In 1889, Congress was in agreement that a lighthouse along the coast of Oregon was necessary to call attention to shallow waters. Construction of Heceta Head began in 1892, and the lighthouse and its keepers’ quarters were completed by the following year. Heceta Head lighthouse, however, was not operational immediately after construction. The Fresnel lens that would give Heceta Head its light had to be shipped from England, and did not arrive in Oregon until the end of 1893. In fact, the journey from England to Oregon was so tumultuous that the Fresnel lens was packaged in a container of thick molasses to prevent damage on its crossing. After final fastening components arrived in February 1894, Heceta Head lighthouse operated for the first time on March 30, 1894.
Living and working at Heceta Head lighthouse was an isolating task.
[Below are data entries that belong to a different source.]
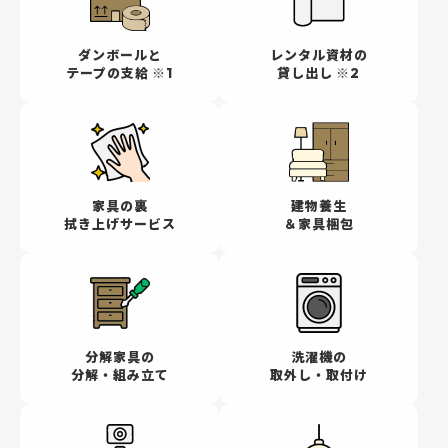
ダンボールと
レンタル資材の
テープの支給 ※1
貸し出し ※2
家具の裏
建物養生
拭き上げサービス
＆家具梱包
分解家具の
洗濯機の
分解・組み立て
取外し・取付け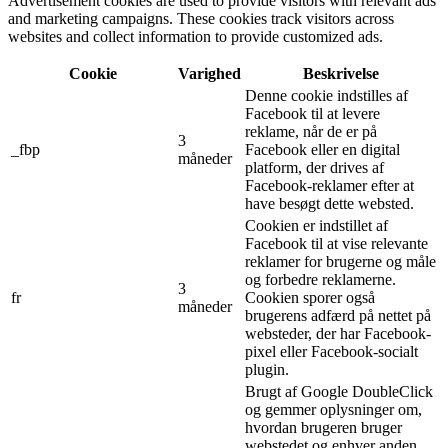
Advertisement cookies are used to provide visitors with relevant ads
and marketing campaigns. These cookies track visitors across
websites and collect information to provide customized ads.
Cookie
Varighed
Beskrivelse
Denne cookie indstilles af
Facebook til at levere
reklame, når de er på
3
_fbp
Facebook eller en digital
måneder
platform, der drives af
Facebook-reklamer efter at
have besøgt dette websted.
Cookien er indstillet af
Facebook til at vise relevante
reklamer for brugerne og måle
og forbedre reklamerne.
3
fr
Cookien sporer også
måneder
brugerens adfærd på nettet på
websteder, der har Facebook-
pixel eller Facebook-socialt
plugin.
Brugt af Google DoubleClick
og gemmer oplysninger om,
hvordan brugeren bruger
webstedet og enhver anden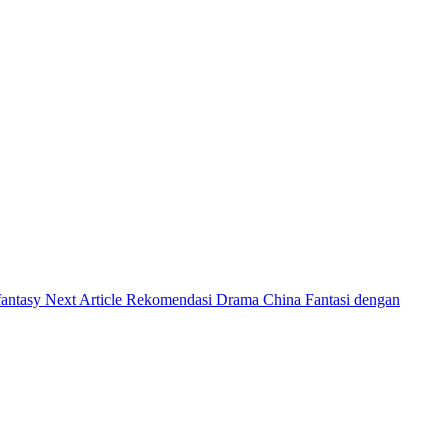
Next
Next Article
Rekomendasi Drama China Fantasi dengan
Post: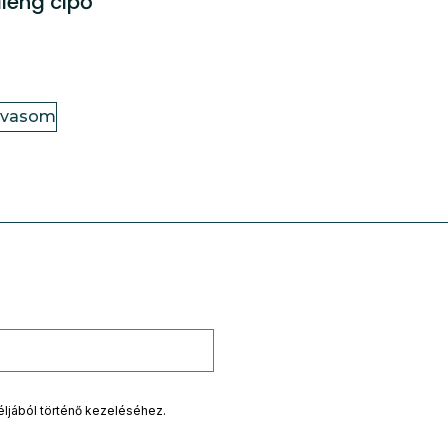
lleng cipő
lvasom
éljából történő kezeléséhez.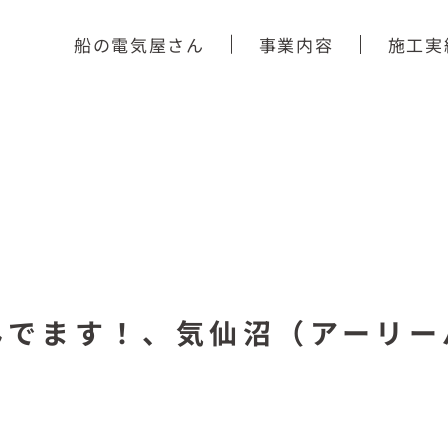
船の電気屋さん
事業内容
施工実
んでます！、気仙沼（アーリー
Due to its remote location and need for year-round maintenance, Heceta Head had its own post office and one-room schoolhouse. It was in these isolating conditions that tragedy was allowed to prosper, resulting in the illness and death of some of its occupants. One occupant, it is rumored, never left. The resident spirit of Heceta Head, a mother, is said to have returned after death to look for her young daughter, who allegedly drowned on the property during her husband’s stint as keeper. Ouija Board séances have revealed the name Rue, spreading belief that this was the mother’s name. Regardless of Rue’s unclear origins, the encounters some have had with her spirit are more concrete. For instance, a maintenance worker in the 1970s came face to face with an ethereal silver-haired woman in the attic. He ran out of the attic, and swore he would only continue to work if he could work on the exterior. Then while working outside he accidentally broke an attic window, shattering glass inward. Sticking to his vow to not go back in, he did not clean up the shards of glass. That night, the occupants of Heceta Head heard odd scraping sounds coming from the attic. Later the next day, they discovered that the glass had been neatly swept into a pile even though no one had been in the attic since the window had been broken.
It’s hard to imagine what daily life would have been like at Heceta Head lighthouse in its 1894 infancy. For Heceta Head’s first keeper Andrew Hald and his family, it must have been simultaneously serene and beautiful, and isolating and difficult. Although still serene and beautiful, maintaining a lighthouse no longer requires the same amount of physical labor and mental hardships. As of July 1963, Heceta Head lighthouse has been fully automated – no longer requiring a full-time lighthouse keeper – and has since been listed on the National Register of Historic Places. In 1995, the keeper’s quarters were turned in to the Heceta Lighthouse Bed and Breakfast, established by Mike and Carol Korgan, which is still in operation today.